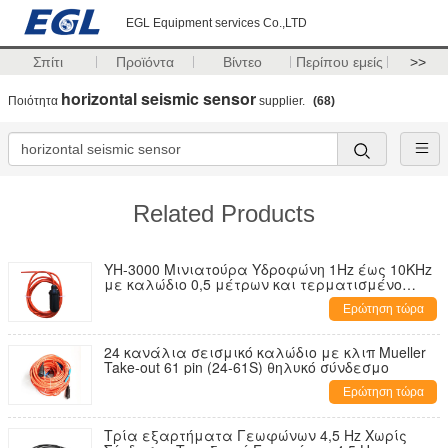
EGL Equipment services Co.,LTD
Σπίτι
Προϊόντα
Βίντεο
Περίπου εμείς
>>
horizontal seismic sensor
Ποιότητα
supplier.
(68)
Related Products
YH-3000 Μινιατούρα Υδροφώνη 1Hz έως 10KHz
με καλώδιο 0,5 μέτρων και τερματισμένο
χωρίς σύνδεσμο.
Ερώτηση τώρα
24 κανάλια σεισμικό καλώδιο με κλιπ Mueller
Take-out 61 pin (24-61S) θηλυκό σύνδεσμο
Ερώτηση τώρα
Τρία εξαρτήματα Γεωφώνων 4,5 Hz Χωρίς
____________
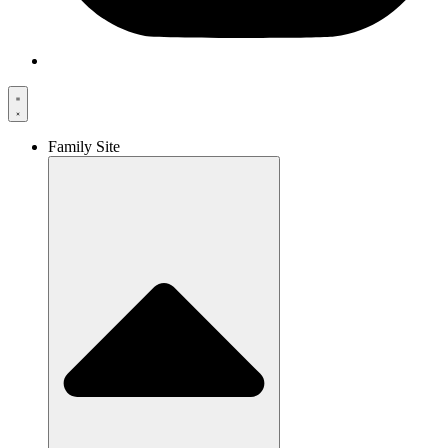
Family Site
____________
> **WHAT YOU SHOULD DO**
Go through the entries line by line and count those with "σύνδεσμο". Give only the count.

> **RESPONSE BOX**
2